§ **TASK BRIEF**:
Which lines in the records below contain the word "động"? Return each of them.

§ **RECORD SET**:
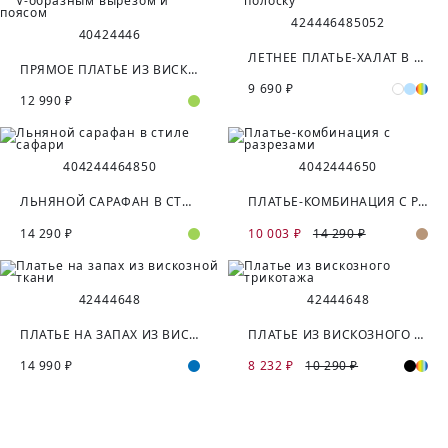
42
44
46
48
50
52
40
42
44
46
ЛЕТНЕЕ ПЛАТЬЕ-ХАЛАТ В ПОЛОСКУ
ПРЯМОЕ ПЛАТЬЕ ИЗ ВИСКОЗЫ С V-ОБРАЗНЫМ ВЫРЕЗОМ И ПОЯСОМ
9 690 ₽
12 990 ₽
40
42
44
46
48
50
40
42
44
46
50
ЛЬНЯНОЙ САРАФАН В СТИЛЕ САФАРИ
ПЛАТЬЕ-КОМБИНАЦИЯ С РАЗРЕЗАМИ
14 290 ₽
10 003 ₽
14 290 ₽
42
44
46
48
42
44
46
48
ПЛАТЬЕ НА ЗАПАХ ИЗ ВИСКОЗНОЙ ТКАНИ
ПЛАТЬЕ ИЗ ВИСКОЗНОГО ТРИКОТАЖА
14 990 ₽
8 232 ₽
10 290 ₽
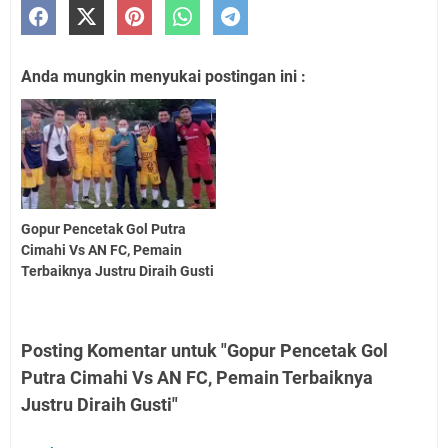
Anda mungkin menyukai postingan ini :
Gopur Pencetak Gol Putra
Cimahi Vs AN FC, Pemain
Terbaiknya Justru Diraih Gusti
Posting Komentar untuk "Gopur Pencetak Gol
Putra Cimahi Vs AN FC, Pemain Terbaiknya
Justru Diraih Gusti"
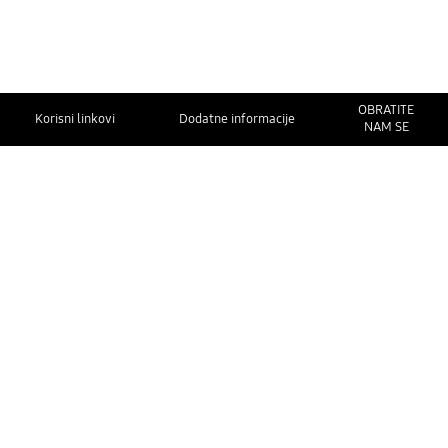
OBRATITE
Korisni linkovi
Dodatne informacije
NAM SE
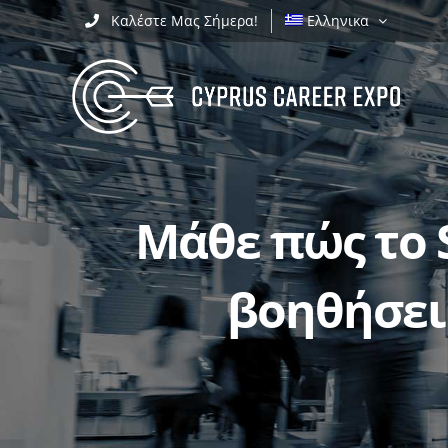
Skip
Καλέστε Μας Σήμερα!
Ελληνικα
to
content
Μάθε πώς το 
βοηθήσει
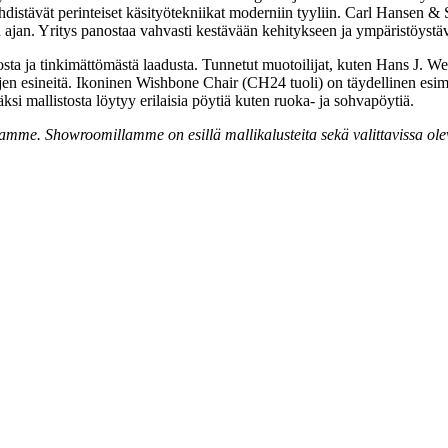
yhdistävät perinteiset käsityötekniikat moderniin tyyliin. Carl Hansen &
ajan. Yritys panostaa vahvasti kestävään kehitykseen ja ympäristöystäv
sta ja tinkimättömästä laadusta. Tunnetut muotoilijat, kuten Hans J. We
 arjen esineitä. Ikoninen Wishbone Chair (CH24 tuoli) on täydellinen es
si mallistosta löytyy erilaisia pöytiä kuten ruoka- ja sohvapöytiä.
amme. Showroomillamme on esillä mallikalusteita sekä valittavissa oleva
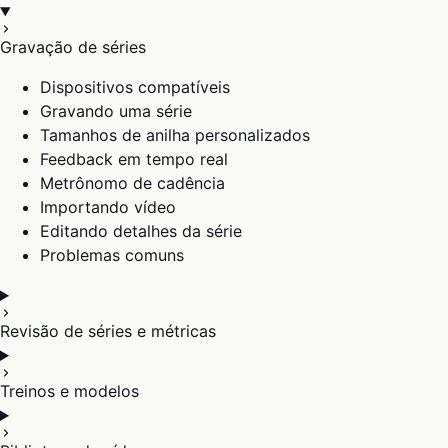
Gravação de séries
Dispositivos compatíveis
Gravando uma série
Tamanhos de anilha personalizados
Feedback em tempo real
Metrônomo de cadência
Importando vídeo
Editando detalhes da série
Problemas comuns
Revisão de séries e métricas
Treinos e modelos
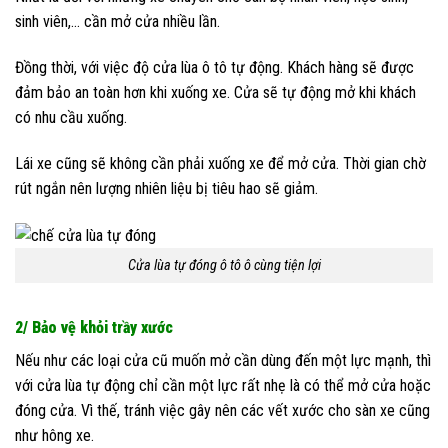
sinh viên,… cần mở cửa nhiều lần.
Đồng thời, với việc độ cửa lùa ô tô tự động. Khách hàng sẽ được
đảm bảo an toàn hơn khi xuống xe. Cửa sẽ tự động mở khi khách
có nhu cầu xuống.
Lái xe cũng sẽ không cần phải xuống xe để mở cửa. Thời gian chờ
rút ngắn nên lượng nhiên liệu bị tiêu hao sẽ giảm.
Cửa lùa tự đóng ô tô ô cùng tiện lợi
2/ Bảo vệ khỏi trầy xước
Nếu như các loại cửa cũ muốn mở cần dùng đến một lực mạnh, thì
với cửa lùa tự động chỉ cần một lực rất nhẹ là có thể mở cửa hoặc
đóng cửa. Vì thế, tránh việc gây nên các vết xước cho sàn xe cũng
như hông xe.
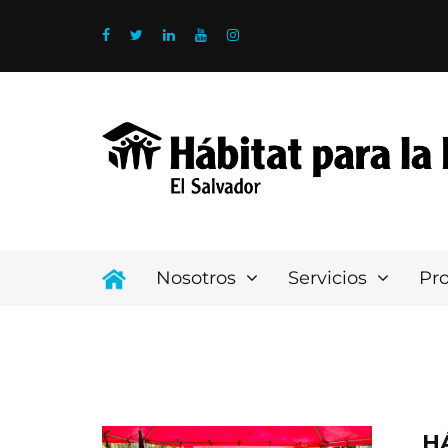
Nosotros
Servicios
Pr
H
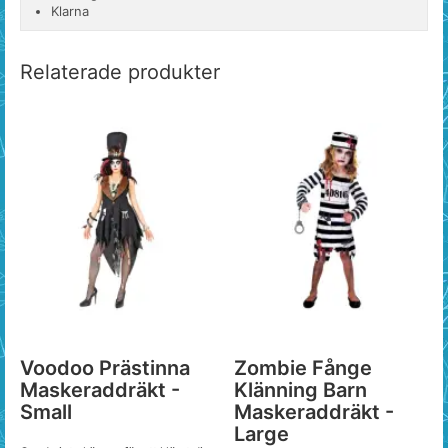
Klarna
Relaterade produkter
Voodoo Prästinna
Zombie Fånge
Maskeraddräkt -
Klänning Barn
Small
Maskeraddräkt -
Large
--
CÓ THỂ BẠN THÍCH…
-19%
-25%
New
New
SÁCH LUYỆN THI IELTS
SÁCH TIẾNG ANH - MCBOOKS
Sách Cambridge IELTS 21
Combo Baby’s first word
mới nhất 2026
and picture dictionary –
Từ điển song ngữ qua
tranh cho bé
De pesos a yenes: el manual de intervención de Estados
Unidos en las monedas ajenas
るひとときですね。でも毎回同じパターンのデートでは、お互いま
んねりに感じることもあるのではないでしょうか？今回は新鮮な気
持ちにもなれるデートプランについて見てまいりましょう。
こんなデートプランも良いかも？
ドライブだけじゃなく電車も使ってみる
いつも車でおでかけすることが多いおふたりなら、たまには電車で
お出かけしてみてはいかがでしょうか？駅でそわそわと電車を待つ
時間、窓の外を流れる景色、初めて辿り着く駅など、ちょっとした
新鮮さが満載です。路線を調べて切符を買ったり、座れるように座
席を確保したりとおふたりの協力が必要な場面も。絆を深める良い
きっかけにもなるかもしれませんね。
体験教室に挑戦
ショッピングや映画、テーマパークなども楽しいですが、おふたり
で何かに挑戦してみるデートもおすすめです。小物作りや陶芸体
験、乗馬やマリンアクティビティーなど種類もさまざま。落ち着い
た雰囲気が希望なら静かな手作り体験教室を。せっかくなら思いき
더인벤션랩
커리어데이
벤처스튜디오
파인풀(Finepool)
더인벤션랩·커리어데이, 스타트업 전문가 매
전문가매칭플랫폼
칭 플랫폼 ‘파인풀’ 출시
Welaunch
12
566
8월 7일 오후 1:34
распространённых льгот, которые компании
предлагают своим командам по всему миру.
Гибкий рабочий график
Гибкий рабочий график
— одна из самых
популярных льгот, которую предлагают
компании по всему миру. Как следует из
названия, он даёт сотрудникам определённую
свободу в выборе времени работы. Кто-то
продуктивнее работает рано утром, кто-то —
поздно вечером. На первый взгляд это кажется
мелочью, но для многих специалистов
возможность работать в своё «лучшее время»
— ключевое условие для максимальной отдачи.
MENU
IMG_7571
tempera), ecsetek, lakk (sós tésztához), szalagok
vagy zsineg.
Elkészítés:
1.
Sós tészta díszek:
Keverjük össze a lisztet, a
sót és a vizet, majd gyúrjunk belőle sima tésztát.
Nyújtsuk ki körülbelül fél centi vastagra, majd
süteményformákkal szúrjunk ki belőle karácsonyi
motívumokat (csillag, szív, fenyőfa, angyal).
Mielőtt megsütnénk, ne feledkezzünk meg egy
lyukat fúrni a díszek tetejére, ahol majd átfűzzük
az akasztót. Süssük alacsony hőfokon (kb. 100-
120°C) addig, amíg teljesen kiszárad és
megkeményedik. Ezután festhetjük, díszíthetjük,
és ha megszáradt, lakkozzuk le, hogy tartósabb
* * *
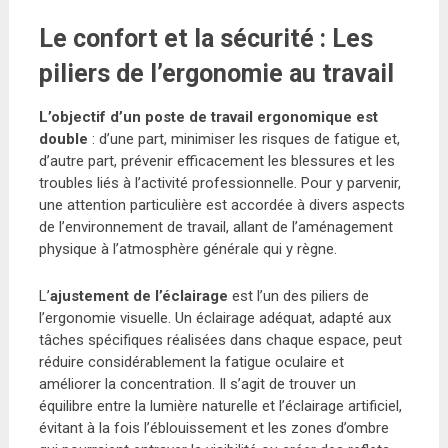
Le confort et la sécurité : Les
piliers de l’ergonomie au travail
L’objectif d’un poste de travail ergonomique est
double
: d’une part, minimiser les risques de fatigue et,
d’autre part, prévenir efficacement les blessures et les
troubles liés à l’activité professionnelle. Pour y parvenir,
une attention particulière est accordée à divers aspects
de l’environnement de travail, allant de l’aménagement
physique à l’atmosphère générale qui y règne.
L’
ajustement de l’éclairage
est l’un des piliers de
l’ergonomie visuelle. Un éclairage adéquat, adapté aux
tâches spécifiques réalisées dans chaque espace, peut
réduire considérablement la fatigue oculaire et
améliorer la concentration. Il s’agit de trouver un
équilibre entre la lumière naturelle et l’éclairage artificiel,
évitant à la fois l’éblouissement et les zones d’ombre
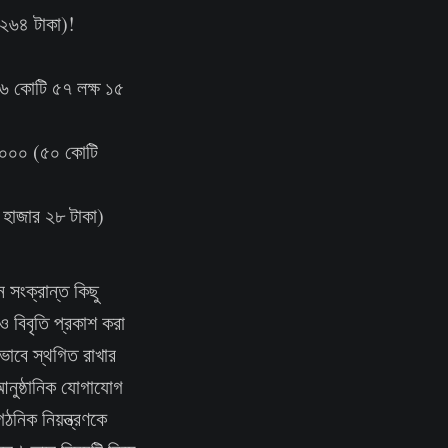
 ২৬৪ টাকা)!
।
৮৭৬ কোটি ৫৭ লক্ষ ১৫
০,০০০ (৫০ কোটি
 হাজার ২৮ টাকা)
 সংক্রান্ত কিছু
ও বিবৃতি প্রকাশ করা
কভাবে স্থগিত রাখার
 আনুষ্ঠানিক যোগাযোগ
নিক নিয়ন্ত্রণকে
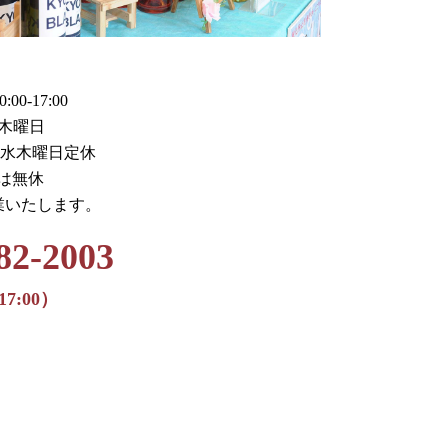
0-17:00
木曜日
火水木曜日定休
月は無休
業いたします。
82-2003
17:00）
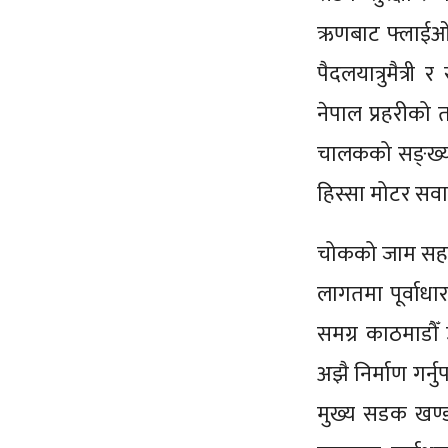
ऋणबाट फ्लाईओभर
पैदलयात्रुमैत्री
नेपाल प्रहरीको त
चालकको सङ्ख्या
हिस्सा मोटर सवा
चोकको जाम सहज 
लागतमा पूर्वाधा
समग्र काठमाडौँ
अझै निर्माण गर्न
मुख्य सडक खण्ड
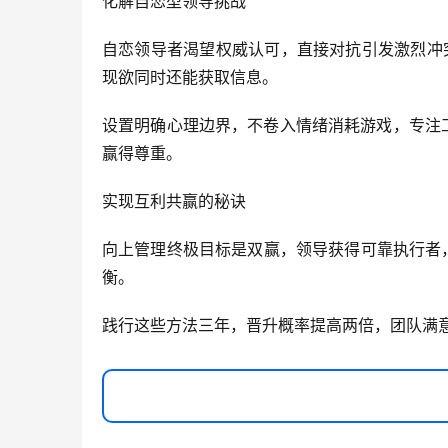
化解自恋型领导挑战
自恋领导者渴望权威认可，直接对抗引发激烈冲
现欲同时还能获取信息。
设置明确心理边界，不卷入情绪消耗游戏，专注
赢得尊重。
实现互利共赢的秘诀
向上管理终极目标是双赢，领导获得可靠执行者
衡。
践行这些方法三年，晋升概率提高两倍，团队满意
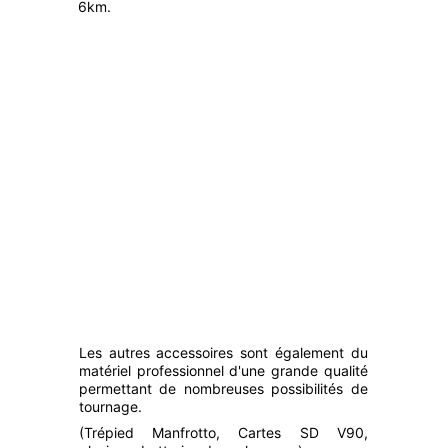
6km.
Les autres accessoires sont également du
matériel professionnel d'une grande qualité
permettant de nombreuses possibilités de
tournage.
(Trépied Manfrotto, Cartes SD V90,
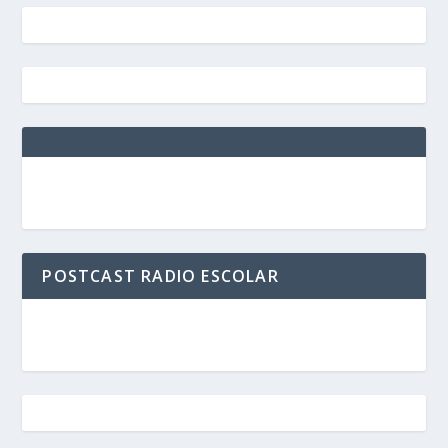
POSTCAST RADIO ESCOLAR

§ **EXERCISE SOLUTION**:
Đồng thời, với việc độ cửa lùa ô tô tự động. Khách hàng sẽ được
đảm bảo an toàn hơn khi xuống xe. Cửa sẽ tự động mở khi khách
với cửa lùa tự động chỉ cần một lực rất nhẹ là có thể mở cửa hoặc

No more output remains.